Otherwise I tried it with the number string and it works.
It's also Euler 8, not 9.
This is my version:
(defun euler8 (string)
(loop for (a b c d e) on (map 'list #'digit-char-p string)
while e maximize (* a b c d e)))
since I don't know common lisp, I slightly modified your code to fit with elisp. As far as finding bugs go and besides what have been said ((product-of-5n 1) should return 126), the only comment I have is that in (pep8), do length-4 instead of -6 (otherwise you loose last 2 characters). Sorry that I don't know how to fix your parse-error (I used string-to-number instead), but here is the code in case you find it useful:
(defun product-of-5n (n) ;take 5 characters from a string "1000digits-str" starting with nth one and output their product
(let (ox) ;define ox as a local variable
(eval ;evaluate
(append '(*) ;concatenate the multiplication sign to the list of 5 numbers (that are added next)

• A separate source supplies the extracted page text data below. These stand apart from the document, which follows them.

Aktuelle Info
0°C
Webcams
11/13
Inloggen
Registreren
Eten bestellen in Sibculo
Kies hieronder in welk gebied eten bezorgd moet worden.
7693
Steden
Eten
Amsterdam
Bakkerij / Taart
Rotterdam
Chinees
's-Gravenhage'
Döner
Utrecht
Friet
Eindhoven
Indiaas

(dotimes (x 5 ox) ;x goes from 0 to 4 (n is added later to make it go n to n+4), the output is stored in ox
(setq ox (cons ;create a list of 5 numbers and store it in ox
(string-to-number
(substring 1000digits-str (+ x n) (+ (+ x n) 1) ) ;get the (n+x)th character
) ;end convert char to number
ox ) ;end cons
) ;end setq
) ;end dotimes, returns ox outside of do, ox has the list of 5 numbers in it
) ;end append
) ;end eval
) ;end let
)
(defun pep8 () ;print the highest
(let ((currentdigit 0) (largestproduct 0)) ;initialize local variables
(while (< currentdigit (- (length 1000digits-str) 4) ) ;while currentdigit (cd from now on) is less than l(str)-4
;(print (cons "current digit" currentdigit)) ;uncomment to print cd
(when (> (product-of-5n currentdigit) largestproduct) ;when current product is greater than previous largestproduct (lp)

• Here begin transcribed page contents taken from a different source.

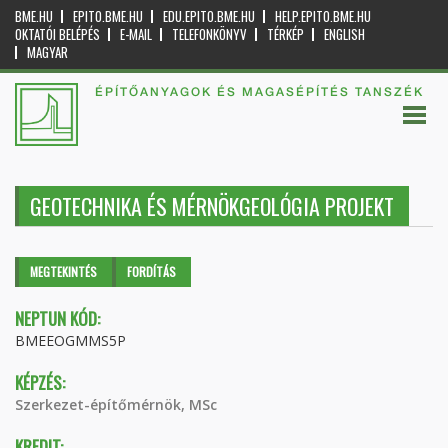
BME.HU
EPITO.BME.HU
EDU.EPITO.BME.HU
HELP.EPITO.BME.HU
OKTATÓI BELÉPÉS
E-MAIL
TELEFONKÖNYV
TÉRKÉP
ENGLISH
MAGYAR
ÉPÍTŐANYAGOK ÉS MAGASÉPÍTÉS TANSZÉK
GEOTECHNIKA ÉS MÉRNÖKGEOLÓGIA PROJEKT
Elsődleges fülek
MEGTEKINTÉS
(AKTÍV
FORDÍTÁS
FÜL)
NEPTUN KÓD:
BMEEOGMMS5P
KÉPZÉS:
Szerkezet-építőmérnök, MSc
KREDIT:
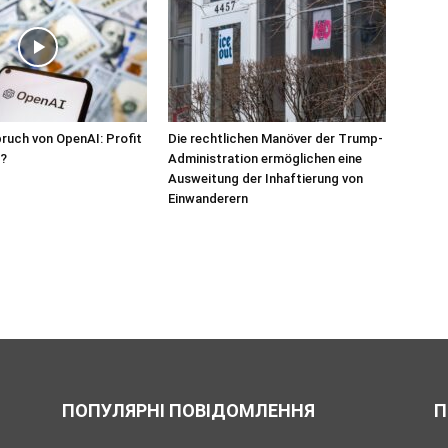
ruch von OpenAI: Profit
Die rechtlichen Manöver der Trump-
?
Administration ermöglichen eine
Ausweitung der Inhaftierung von
Einwanderern
ПОПУЛЯРНІ ПОВІДОМЛЕННЯ
П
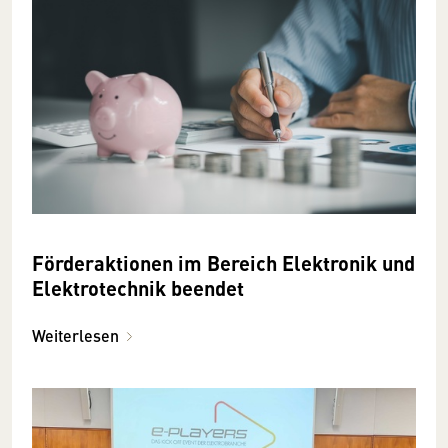
Förderaktionen im Bereich Elektronik und
Elektrotechnik beendet
Weiterlesen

(setq largestproduct (product-of-5n currentdigit)) ;save lp
(print (cons "next good cd" currentdigit)) ;print cd
(print (cons "with corresponding lp" largestproduct)) ;print lp
) ;end when
(setq currentdigit (1+ currentdigit)) ;increment cd
) ;end while
(print (cons "best ever lp" largestproduct) ) ;print best ever lp
) ;end let
)
(setq 1000digits-str "73167176531330624919")
(product-of-5n 1)
(pep9)
which returns (when ran on the first 20 characters)
"73167176531330624919"
126
("next good cd" . 0)
("with corresponding lp" . 882)
("next good cd" . 3)
("with corresponding lp" . 1764)
("best ever lp" . 1764)
I've done this problem some time ago, and there's one thing you are missing in the description of the problem. You need to read consequent as starting at any offset into a sting, not only the offsets divisible by 5. Therefore the solution to the problem will be more like the following:
(defun pe-8 ()
(do ((input (remove #\Newline
"73167176531330624919225119674426574742355349194934
96983520312774506326239578318016984801869478851843
85861560789112949495459501737958331952853208805511
12540698747158523863050715693290963295227443043557
66896648950445244523161731856403098711121722383113
62229893423380308135336276614282806444486645238749
30358907296290491560440772390713810515859307960866
70172427121883998797908792274921901699720888093776
65727333001053367881220235421809751254540594752243
52584907711670556013604839586446706324415722155397
53697817977846174064955149290862569321978468622482
83972241375657056057490261407972968652414535100474
82166370484403199890008895243450658541227588666881
16427171479924442928230863465674813919123162824586
17866458359124566529476545682848912883142607690042
24219022671055626321111109370544217506941658960408
07198403850962455444362981230987879927244284909188
84580156166097919133875499200524063689912560717606
05886116467109405077541002256983155200055935729725
71636269561882670428252483600823257530420752963450"))
(tries 0 (1+ tries))
(result 0))
((= tries 5) result)
(setq result
(max result
(do ((max 0)
(i 0 (+ 5 i)))
((= i (length input)) max)
(setq max
(do ((j i (1+ j))
(current 1)
int-char)
((= j (+ 5 i)) (max current max))
(setq int-char (- (char-code (aref input j)) 48))
(case int-char
(0 (return max))
(1)
(t (setq current (* current int-char))))))))
input (concatenate 'string (subseq input 1) (subseq input 0 1)))))
It's a tad ugly, but it illustrates the idea.
EDIT sorry, I've confused two of your functions. So that like was incorrect.